A faint light of interest grew in Cameron’s eyes as he turned to Marina. Obviously he’d been struck by her beauty, as was nearly everyone who ever saw her. The information that the map to a lost treasure belonged to a beautiful young Spanish woman somehow made the story more credible; in the very least, it made it more compelling. Realizing this, somewhat abated the resentment Clark felt at seeing the effect his wife’s beauty had on the frontiersman.
“Marina grew up on a big rancho by the Rio Concho,” Clark explained. “One of her father’s men, an old cowboy named Julio Mendez, stumbled upon a plat to an old Spanish church in the Sierra Madre. These churches were said to be decorated with gold the padres mined. Well, after about ten years of searching, Julio found it. It’s in a canyon, near some ancient ruins. There was no gold inside, however. It had been stripped clean.”
“Looted,” Cameron said.
“That’s what old Julio thought at first. Then he got to thinking. He had heard that when the Jesuits were kicked out of Mexico, they hid their treasures from the Franciscans who were sent to replace them. So he started exploring the canyons behind the mission, and guess what he found?”

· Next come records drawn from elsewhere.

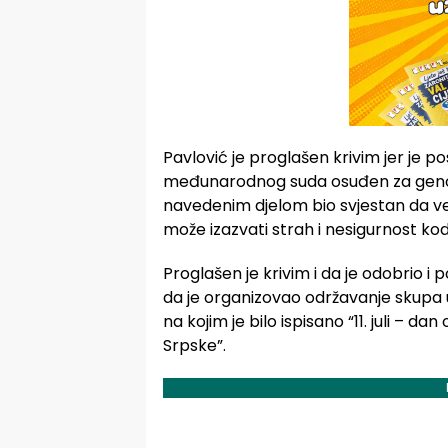
Pavlović je proglašen krivim jer je p
međunarodnog suda osuđen za genocid
navedenim djelom bio svjestan da ve
može izazvati strah i nesigurnost ko
Proglašen je krivim i da je odobrio i
da je organizovao održavanje skupa u B
na kojim je bilo ispisano “11. juli – 
Srpske”.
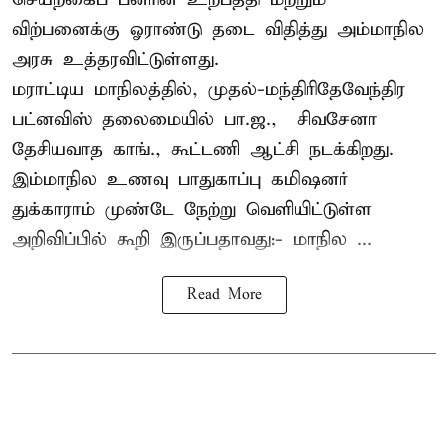
விற்பனைக்கு ஓராண்டு தடை விதித்து அம்மாநில
அரசு உத்தரவிட்டுள்ளது.
மராட்டிய மாநிலத்தில், முதல்-மந்திரிதேவேந்திர
பட்னவிஸ் தலைமையில் பா.ஜ., – சிவசேனா –
தேசியவாத காங்., கூட்டணி ஆட்சி நடக்கிறது.
இம்மாநில உணவு பாதுகாப்பு கமிஷனர்
துக்காராம் முண்டே நேற்று வெளியிட்டுள்ள
அறிவிப்பில் கூறி இருப்பதாவது:- மாநில ...
Read More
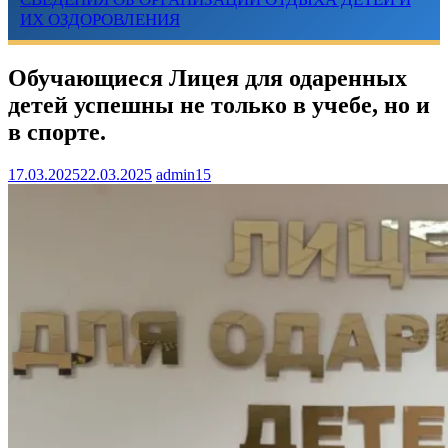
ИХ ОЗДОРОВЛЕНИЯ
Обучающиеся Лицея для одаренных
детей успешны не только в учебе, но и
в спорте.
17.03.2025
22.03.2025
admin15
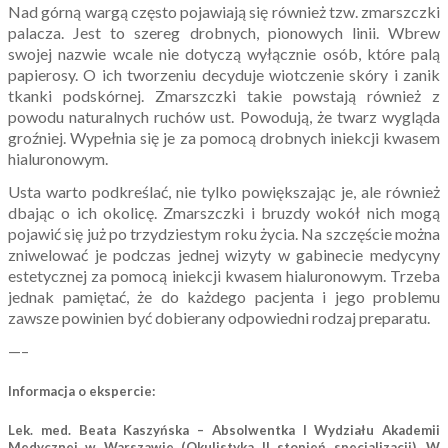
Nad górną wargą często pojawiają się również tzw. zmarszczki
palacza. Jest to szereg drobnych, pionowych linii. Wbrew
swojej nazwie wcale nie dotyczą wyłącznie osób, które palą
papierosy. O ich tworzeniu decyduje wiotczenie skóry i zanik
tkanki podskórnej. Zmarszczki takie powstają również z
powodu naturalnych ruchów ust. Powodują, że twarz wygląda
groźniej. Wypełnia się je za pomocą drobnych iniekcji kwasem
hialuronowym.
Usta warto podkreślać, nie tylko powiększając je, ale również
dbając o ich okolicę. Zmarszczki i bruzdy wokół nich mogą
pojawić się już po trzydziestym roku życia. Na szczęście można
zniwelować je podczas jednej wizyty w gabinecie medycyny
estetycznej za pomocą iniekcji kwasem hialuronowym. Trzeba
jednak pamiętać, że do każdego pacjenta i jego problemu
zawsze powinien być dobierany odpowiedni rodzaj preparatu.
—–
Informacja o ekspercie:
Lek. med. Beata Kaszyńska – Absolwentka I Wydziału Akademii
Medycznej w Warszawie (Okulistyka II stopień specjalizacji). W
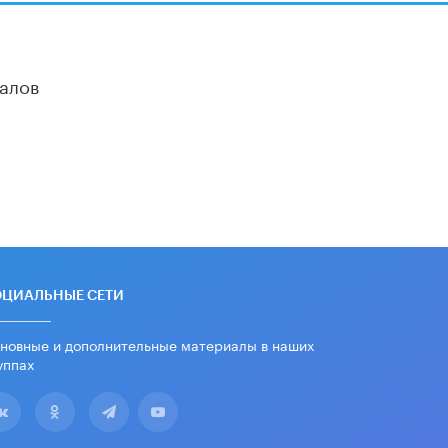
ChatGPT отучит школьников думать
1 ИЮНЯ /
ШКОЛЬНИКИ
В Минобрнауки рассказали о новых
алов
правилах приема в аспирантуру
1 ИЮНЯ /
КАЧЕСТВО ОБРАЗОВАНИЯ
Кто будет оценивать поведение
школьников
29 МАЯ /
ШКОЛЬНИКИ
В Госдуме предложили запустить
программу «Выпускной кешбэк» для
тех, кто сдал ЕГЭ и ОГЭ
29 МАЯ /
ЕГЭ И ОГЭ
ОЦИАЛЬНЫЕ СЕТИ
новные и дополнительные материалы в наших
уппах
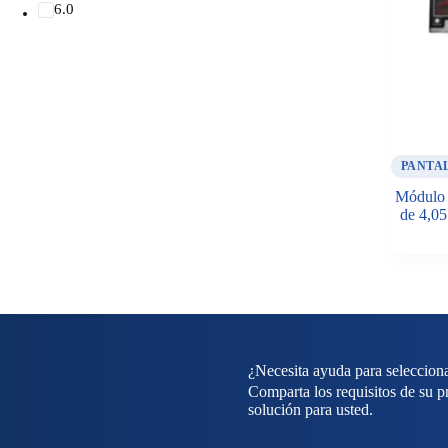
6.0
PANTAL
Módulo d
de 4,05
¿Necesita ayuda para selecciona
Comparta los requisitos de su p
solución para usted.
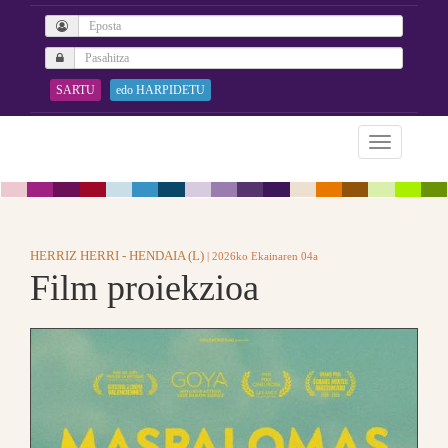
SARTU
edo HARPIDETU
HERRIZ HERRI - HENDAIA (L)
| 2026ko Ekainaren 04a
Film proiekzioa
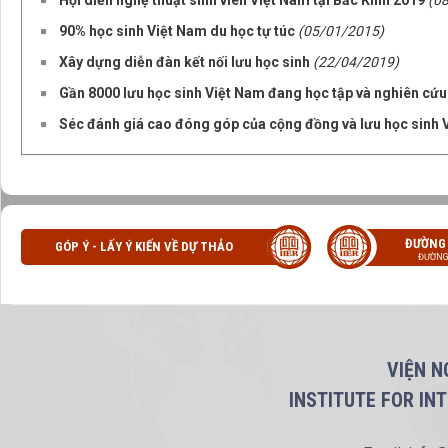
Hội diễn nghệ thuật sinh viên Việt Nam tại Bắc Kinh 2019
(0
90% học sinh Việt Nam du học tự túc
(05/01/2015)
Xây dựng diễn đàn kết nối lưu học sinh
(22/04/2019)
Gần 8000 lưu học sinh Việt Nam đang học tập và nghiên cứu
Séc đánh giá cao đóng góp của cộng đồng và lưu học sinh 
ĐƯỜNG
GÓP Ý - LẤY Ý KIẾN VỀ DỰ THẢO
ĐƯỜNG
VIỆN N
INSTITUTE FOR IN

“El Dorado,” Cameron said wryly.
“A deep pit filled with gold and silver.” Clark looked at Cameron, small fires burning brightly in his gray eyes.
“Why didn’t he excavate it?”
“Indians scared him off before he could return with the supplies he needed. Then he had a heart attack. He gave the plat to Marina.”
Cameron looked at Marina again. “Why?”
Clark shrugged and sighed.
Marina’s gaze dropped from the distance. She cleared her throat. “He never said why he gave it to me,” she said, her voice thin with wonder. She held her blowing hair back from her face with her right hand. “He just gave it to me … with the cross. He was old. There was no family, I think. I suspect he no longer cared for such things as gold.” She shrugged and ground her heel in the sand, staring at it.
“There you have it,” Clark said to Cameron, hiking an eyebrow.
Cameron’s eyes stayed with Marina. “Where’s your family?”
She was still watching her foot, absently excavating a little hole in the sand. “Dead,” she said, softly.
Cameron nodded thoughtfully. He took a final drag off his cigarette, glanced again at his companions, mashed the quirley in the sand, stood, and walked over to his horse. Picking up his hat and pouring out what little water remained, he said, “Hell of a story.”
“Hell of a true story, Mr. Cameron.”
“I hate to burst your bubble, but there’s no treasure.” Cameron untethered his horse from the mesquite and turned to the Southerner and his wife with a serious look. “And I strongly advise you not to go after it. If you follow through with your plan, you and your wife are gonna end up dead. I can almost guarantee you that. I’ve been through that country. I know.”
“What about the story?”
“Sounds like two dozen others I’ve heard.”
“Let me show you the plat.”
Cameron shook his head. “We’d better get a move on.” He and Hotchkiss mounted while Varas kicked the Indian and gestured to the man’s horse, indicating it was time to ride. The Indian obeyed stiffly, with the dolor typical of captured Apaches.
Meanwhile Clark climbed to his feet, a little unsteady, and brushed off his pants. He held out a hand to Marina. She took it, standing, gazing at Cameron wonderingly. Apparently she, too, knew that he was the right man for the job, and was frustrated he wouldn’t take it.
“It’s all right, my dear,” Clark said with a sigh, when he’d helped his wife onto Hotchkiss’s skewbald. “There are plenty of men in the desert who wouldn’t mind finding the mother lode of Jesuit bullion.”
Cameron gave Clark a hand up on his own horse, and put the metal to the buckskin’s ribs. “Yes, there are,” he said.